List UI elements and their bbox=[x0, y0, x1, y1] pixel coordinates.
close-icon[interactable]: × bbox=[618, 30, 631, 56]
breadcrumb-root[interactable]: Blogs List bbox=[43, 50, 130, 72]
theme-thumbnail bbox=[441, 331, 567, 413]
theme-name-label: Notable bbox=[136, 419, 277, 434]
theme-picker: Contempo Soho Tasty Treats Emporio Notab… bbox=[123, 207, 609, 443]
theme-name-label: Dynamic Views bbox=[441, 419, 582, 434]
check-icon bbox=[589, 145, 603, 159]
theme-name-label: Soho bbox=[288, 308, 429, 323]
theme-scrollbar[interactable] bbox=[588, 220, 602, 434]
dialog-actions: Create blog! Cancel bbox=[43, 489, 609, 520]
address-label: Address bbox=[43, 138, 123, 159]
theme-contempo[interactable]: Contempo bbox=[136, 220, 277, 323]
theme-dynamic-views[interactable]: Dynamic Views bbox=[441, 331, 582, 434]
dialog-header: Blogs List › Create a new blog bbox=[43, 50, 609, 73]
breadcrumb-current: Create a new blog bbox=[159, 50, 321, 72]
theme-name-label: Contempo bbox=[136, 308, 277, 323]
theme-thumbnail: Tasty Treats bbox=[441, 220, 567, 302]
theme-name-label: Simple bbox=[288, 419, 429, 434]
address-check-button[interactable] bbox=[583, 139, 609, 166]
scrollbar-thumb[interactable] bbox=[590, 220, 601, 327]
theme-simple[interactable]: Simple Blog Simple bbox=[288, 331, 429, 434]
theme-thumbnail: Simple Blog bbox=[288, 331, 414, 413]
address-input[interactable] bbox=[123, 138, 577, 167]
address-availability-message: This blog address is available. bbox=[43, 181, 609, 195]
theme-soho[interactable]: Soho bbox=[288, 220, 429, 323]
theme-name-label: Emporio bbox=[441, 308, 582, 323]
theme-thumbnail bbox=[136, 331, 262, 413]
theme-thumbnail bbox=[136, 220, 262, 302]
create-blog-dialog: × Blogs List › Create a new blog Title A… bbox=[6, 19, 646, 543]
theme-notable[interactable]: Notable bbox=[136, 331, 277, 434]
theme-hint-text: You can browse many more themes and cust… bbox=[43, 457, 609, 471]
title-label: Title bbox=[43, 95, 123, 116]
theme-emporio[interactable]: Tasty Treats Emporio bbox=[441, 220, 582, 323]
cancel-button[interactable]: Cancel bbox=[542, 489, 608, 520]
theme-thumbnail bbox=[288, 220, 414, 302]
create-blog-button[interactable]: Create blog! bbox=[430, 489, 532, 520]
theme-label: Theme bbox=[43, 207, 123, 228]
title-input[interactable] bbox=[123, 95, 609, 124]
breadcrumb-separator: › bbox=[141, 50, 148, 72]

◆ ◆ ◆ ◆

EXERCISE: Look through the records for the word "Dynamic". Every line that has it should be copied.

TASK OUTPUT:
theme-name-label: Dynamic Views bbox=[441, 419, 582, 434]
theme-dynamic-views[interactable]: Dynamic Views bbox=[441, 331, 582, 434]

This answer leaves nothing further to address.